Extracted records:
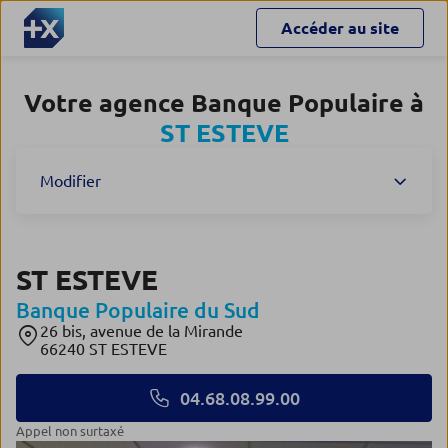
Accéder au site
Votre agence Banque Populaire à
ST ESTEVE
Modifier
ST ESTEVE
Banque Populaire du Sud
26 bis, avenue de la Mirande
66240 ST ESTEVE
04.68.08.99.00
Appel non surtaxé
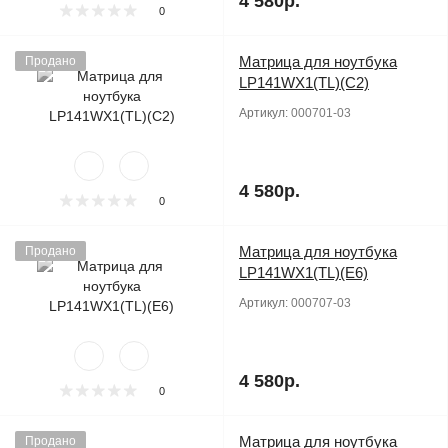
4 580р.
0
Матрица для ноутбука
Продано
LP141WX1(TL)(C2)
Артикул:
000701-03
4 580р.
0
Матрица для ноутбука
Продано
LP141WX1(TL)(E6)
Артикул:
000707-03
4 580р.
0
Матрица для ноутбука
Продано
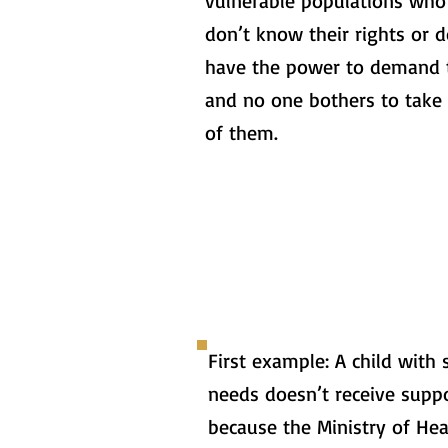
vulnerable populations who 
don’t know their rights or d
have the power to demand 
and no one bothers to take 
of them.
First example: A child with 
needs doesn’t receive supp
because the Ministry of Hea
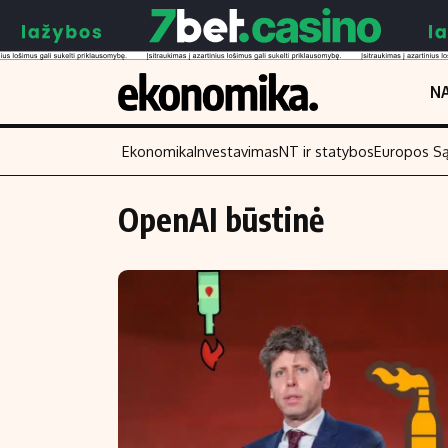
NA
Ekonomika
Investavimas
NT ir statybos
Europos S
OpenAI būstinė
Turinys
Skaitykite
Naujienos
Finansai
Aplinka
Įmonės
Verslas
Žemės ūkis
Energetika
Technologijos
Ekonomika
Laisvalaikis
Politika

§ **What the task requires**: If a record holds a picture, drop the picture and return the rest of it exactly.

§ **The completed task**:
Accéder au site
Votre agence Banque Populaire à
ST ESTEVE
Modifier
ST ESTEVE
Banque Populaire du Sud
26 bis, avenue de la Mirande
66240 ST ESTEVE
04.68.08.99.00
Appel non surtaxé
4 580р.
0
Матрица для ноутбука
Продано
LP141WX1(TL)(C2)
Артикул:
000701-03
4 580р.
0
Матрица для ноутбука
Продано
LP141WX1(TL)(E6)
Артикул:
000707-03
4 580р.
0
Матрица для ноутбука
Продано
vulnerable populations who 
don’t know their rights or d
have the power to demand 
and no one bothers to take 
of them.
First example: A child with 
needs doesn’t receive supp
because the Ministry of Hea
NA
Ekonomika
Investavimas
NT ir statybos
Europos S
OpenAI būstinė
Turinys
Skaitykite
Naujienos
Finansai
Aplinka
Įmonės
Verslas
Žemės ūkis
Energetika
Technologijos
Ekonomika
Laisvalaikis
Politika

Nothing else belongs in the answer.